Before you return the lines below, strip out any images and keep every word as written.

Page segmentation data ▸
════════════════
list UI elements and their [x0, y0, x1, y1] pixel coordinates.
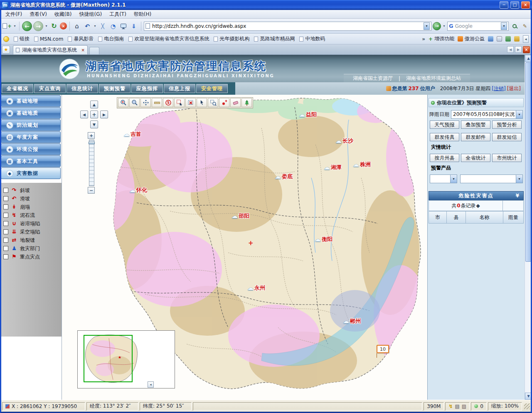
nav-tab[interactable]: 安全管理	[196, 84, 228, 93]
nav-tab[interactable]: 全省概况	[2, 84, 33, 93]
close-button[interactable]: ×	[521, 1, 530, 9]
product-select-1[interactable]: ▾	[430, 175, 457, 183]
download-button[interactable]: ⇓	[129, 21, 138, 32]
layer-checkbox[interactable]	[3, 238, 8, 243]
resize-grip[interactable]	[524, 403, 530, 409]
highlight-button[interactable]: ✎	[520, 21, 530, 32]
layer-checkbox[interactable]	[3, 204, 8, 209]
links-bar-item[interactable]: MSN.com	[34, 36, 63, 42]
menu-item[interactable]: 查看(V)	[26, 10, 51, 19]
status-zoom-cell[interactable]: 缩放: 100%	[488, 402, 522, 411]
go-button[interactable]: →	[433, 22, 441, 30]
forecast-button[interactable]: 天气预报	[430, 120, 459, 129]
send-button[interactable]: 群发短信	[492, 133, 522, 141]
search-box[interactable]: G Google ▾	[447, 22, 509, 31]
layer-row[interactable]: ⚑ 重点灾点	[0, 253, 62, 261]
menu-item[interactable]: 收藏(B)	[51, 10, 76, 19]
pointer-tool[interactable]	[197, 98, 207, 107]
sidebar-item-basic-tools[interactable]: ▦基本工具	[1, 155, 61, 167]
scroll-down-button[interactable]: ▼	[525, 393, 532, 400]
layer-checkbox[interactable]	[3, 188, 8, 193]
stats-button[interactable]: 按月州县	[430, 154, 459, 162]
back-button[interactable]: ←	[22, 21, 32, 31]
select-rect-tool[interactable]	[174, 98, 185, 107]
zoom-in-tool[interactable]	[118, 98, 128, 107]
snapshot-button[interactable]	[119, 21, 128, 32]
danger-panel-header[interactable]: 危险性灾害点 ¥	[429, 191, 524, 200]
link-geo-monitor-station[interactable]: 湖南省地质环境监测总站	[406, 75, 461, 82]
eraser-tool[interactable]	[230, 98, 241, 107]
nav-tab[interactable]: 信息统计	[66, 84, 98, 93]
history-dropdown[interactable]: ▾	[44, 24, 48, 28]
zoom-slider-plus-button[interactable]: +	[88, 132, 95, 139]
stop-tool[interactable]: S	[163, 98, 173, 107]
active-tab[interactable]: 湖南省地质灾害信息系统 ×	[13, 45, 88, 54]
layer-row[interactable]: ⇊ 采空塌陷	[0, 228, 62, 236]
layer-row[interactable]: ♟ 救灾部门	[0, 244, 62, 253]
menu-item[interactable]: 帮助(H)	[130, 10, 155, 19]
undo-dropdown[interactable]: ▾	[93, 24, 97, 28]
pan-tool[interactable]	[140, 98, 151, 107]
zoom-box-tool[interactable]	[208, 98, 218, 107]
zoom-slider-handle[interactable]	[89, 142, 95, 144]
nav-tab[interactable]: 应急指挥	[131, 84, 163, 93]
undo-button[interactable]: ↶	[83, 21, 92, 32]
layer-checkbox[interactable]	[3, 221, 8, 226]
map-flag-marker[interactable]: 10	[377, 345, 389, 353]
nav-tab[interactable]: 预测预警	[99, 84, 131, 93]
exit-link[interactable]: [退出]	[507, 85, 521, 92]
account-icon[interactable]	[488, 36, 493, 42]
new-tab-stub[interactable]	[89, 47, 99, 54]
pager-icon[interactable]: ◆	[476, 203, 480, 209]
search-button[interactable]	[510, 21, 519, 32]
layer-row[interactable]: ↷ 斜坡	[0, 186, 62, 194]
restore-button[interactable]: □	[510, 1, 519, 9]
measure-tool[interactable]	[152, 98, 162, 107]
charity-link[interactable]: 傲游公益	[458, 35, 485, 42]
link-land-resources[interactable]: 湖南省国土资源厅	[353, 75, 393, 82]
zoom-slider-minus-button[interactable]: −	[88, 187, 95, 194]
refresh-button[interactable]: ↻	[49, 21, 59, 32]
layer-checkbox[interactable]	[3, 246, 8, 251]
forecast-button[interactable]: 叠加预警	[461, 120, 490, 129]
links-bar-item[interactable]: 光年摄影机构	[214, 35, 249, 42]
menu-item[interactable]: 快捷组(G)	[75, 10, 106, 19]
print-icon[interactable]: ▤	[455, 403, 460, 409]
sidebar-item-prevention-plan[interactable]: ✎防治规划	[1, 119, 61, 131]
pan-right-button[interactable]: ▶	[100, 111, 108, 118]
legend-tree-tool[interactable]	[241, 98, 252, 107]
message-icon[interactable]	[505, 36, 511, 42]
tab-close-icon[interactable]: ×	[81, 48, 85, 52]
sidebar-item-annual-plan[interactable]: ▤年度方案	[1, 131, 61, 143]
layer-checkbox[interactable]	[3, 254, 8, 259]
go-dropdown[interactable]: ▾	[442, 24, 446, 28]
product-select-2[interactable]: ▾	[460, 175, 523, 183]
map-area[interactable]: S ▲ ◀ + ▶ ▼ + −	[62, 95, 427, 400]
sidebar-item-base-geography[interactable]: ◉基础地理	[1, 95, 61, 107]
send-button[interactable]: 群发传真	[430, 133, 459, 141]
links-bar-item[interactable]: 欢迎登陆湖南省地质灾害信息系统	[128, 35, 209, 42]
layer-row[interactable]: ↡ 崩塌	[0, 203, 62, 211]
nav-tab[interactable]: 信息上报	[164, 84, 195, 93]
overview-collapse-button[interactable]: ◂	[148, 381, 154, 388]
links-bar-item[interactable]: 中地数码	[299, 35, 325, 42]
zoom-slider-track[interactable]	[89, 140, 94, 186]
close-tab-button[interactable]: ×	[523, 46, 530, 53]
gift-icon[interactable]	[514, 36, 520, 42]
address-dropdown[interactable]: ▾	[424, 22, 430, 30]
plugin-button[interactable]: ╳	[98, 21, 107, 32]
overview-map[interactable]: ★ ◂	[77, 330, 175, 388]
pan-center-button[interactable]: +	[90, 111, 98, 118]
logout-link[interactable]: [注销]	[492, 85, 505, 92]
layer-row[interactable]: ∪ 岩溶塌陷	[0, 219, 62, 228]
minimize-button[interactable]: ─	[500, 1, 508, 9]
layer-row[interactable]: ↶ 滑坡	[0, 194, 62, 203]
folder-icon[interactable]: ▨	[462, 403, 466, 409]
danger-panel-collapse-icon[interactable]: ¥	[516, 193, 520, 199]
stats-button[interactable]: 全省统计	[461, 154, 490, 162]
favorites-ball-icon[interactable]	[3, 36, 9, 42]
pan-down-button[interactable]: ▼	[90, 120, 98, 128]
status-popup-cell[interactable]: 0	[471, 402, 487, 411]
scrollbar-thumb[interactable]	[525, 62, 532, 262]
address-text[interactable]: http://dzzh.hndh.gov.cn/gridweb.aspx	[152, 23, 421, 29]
════════════════
Exercise response ▸
list UI elements and their [x0, y0, x1, y1] pixel coordinates.
nav-tab[interactable]: 安全管理	[196, 84, 228, 93]
nav-tab[interactable]: 全省概况	[2, 84, 33, 93]
close-button[interactable]: ×	[521, 1, 530, 9]
product-select-1[interactable]: ▾	[430, 175, 457, 183]
download-button[interactable]: ⇓	[129, 21, 138, 32]
layer-checkbox[interactable]	[3, 238, 8, 243]
resize-grip[interactable]	[524, 403, 530, 409]
highlight-button[interactable]: ✎	[520, 21, 530, 32]
layer-checkbox[interactable]	[3, 204, 8, 209]
links-bar-item[interactable]: MSN.com	[34, 36, 63, 42]
menu-item[interactable]: 查看(V)	[26, 10, 51, 19]
status-zoom-cell[interactable]: 缩放: 100%	[488, 402, 522, 411]
go-button[interactable]: →	[433, 22, 441, 30]
forecast-button[interactable]: 天气预报	[430, 120, 459, 129]
send-button[interactable]: 群发短信	[492, 133, 522, 141]
search-box[interactable]: G Google ▾	[447, 22, 509, 31]
layer-row[interactable]: ⚑ 重点灾点	[0, 253, 62, 261]
menu-item[interactable]: 收藏(B)	[51, 10, 76, 19]
pointer-tool[interactable]	[197, 98, 207, 107]
sidebar-item-basic-tools[interactable]: ▦基本工具	[1, 155, 61, 167]
scroll-down-button[interactable]: ▼	[525, 393, 532, 400]
layer-checkbox[interactable]	[3, 188, 8, 193]
stats-button[interactable]: 按月州县	[430, 154, 459, 162]
back-button[interactable]: ←	[22, 21, 32, 31]
select-rect-tool[interactable]	[174, 98, 185, 107]
zoom-in-tool[interactable]	[118, 98, 128, 107]
snapshot-button[interactable]	[119, 21, 128, 32]
danger-panel-header[interactable]: 危险性灾害点 ¥	[429, 191, 524, 200]
link-geo-monitor-station[interactable]: 湖南省地质环境监测总站	[406, 75, 461, 82]
eraser-tool[interactable]	[230, 98, 241, 107]
nav-tab[interactable]: 信息统计	[66, 84, 98, 93]
history-dropdown[interactable]: ▾	[44, 24, 48, 28]
zoom-slider-plus-button[interactable]: +	[88, 132, 95, 139]
stop-tool[interactable]: S	[163, 98, 173, 107]
active-tab[interactable]: 湖南省地质灾害信息系统 ×	[13, 45, 88, 54]
layer-row[interactable]: ⇊ 采空塌陷	[0, 228, 62, 236]
layer-row[interactable]: ♟ 救灾部门	[0, 244, 62, 253]
menu-item[interactable]: 帮助(H)	[130, 10, 155, 19]
undo-dropdown[interactable]: ▾	[93, 24, 97, 28]
pan-tool[interactable]	[140, 98, 151, 107]
zoom-box-tool[interactable]	[208, 98, 218, 107]
zoom-slider-handle[interactable]	[89, 142, 95, 144]
nav-tab[interactable]: 应急指挥	[131, 84, 163, 93]
undo-button[interactable]: ↶	[83, 21, 92, 32]
layer-checkbox[interactable]	[3, 221, 8, 226]
map-flag-marker[interactable]: 10	[377, 345, 389, 353]
nav-tab[interactable]: 预测预警	[99, 84, 131, 93]
exit-link[interactable]: [退出]	[507, 85, 521, 92]
account-icon[interactable]	[488, 36, 493, 42]
new-tab-stub[interactable]	[89, 47, 99, 54]
pager-icon[interactable]: ◆	[476, 203, 480, 209]
search-button[interactable]	[510, 21, 519, 32]
layer-row[interactable]: ↷ 斜坡	[0, 186, 62, 194]
restore-button[interactable]: □	[510, 1, 519, 9]
measure-tool[interactable]	[152, 98, 162, 107]
charity-link[interactable]: 傲游公益	[458, 35, 485, 42]
link-land-resources[interactable]: 湖南省国土资源厅	[353, 75, 393, 82]
zoom-slider-minus-button[interactable]: −	[88, 187, 95, 194]
refresh-button[interactable]: ↻	[49, 21, 59, 32]
layer-checkbox[interactable]	[3, 246, 8, 251]
forecast-button[interactable]: 叠加预警	[461, 120, 490, 129]
links-bar-item[interactable]: 光年摄影机构	[214, 35, 249, 42]
menu-item[interactable]: 快捷组(G)	[75, 10, 106, 19]
print-icon[interactable]: ▤	[455, 403, 460, 409]
sidebar-item-prevention-plan[interactable]: ✎防治规划	[1, 119, 61, 131]
pan-right-button[interactable]: ▶	[100, 111, 108, 118]
legend-tree-tool[interactable]	[241, 98, 252, 107]
message-icon[interactable]	[505, 36, 511, 42]
tab-close-icon[interactable]: ×	[81, 48, 85, 52]
sidebar-item-annual-plan[interactable]: ▤年度方案	[1, 131, 61, 143]
layer-checkbox[interactable]	[3, 254, 8, 259]
go-dropdown[interactable]: ▾	[442, 24, 446, 28]
product-select-2[interactable]: ▾	[460, 175, 523, 183]
map-area[interactable]: S ▲ ◀ + ▶ ▼ + −	[62, 95, 427, 400]
sidebar-item-base-geography[interactable]: ◉基础地理	[1, 95, 61, 107]
send-button[interactable]: 群发传真	[430, 133, 459, 141]
links-bar-item[interactable]: 欢迎登陆湖南省地质灾害信息系统	[128, 35, 209, 42]
layer-row[interactable]: ↡ 崩塌	[0, 203, 62, 211]
nav-tab[interactable]: 信息上报	[164, 84, 195, 93]
overview-collapse-button[interactable]: ◂	[148, 381, 154, 388]
links-bar-item[interactable]: 中地数码	[299, 35, 325, 42]
zoom-slider-track[interactable]	[89, 140, 94, 186]
close-tab-button[interactable]: ×	[523, 46, 530, 53]
gift-icon[interactable]	[514, 36, 520, 42]
address-dropdown[interactable]: ▾	[424, 22, 430, 30]
plugin-button[interactable]: ╳	[98, 21, 107, 32]
overview-map[interactable]: ★ ◂	[77, 330, 175, 388]
pan-center-button[interactable]: +	[90, 111, 98, 118]
logout-link[interactable]: [注销]	[492, 85, 505, 92]
layer-row[interactable]: ∪ 岩溶塌陷	[0, 219, 62, 228]
minimize-button[interactable]: ─	[500, 1, 508, 9]
layer-row[interactable]: ↶ 滑坡	[0, 194, 62, 203]
folder-icon[interactable]: ▨	[462, 403, 466, 409]
danger-panel-collapse-icon[interactable]: ¥	[516, 193, 520, 199]
stats-button[interactable]: 全省统计	[461, 154, 490, 162]
favorites-ball-icon[interactable]	[3, 36, 9, 42]
pan-down-button[interactable]: ▼	[90, 120, 98, 128]
status-popup-cell[interactable]: 0	[471, 402, 487, 411]
scrollbar-thumb[interactable]	[525, 62, 532, 262]
address-text[interactable]: http://dzzh.hndh.gov.cn/gridweb.aspx	[152, 23, 421, 29]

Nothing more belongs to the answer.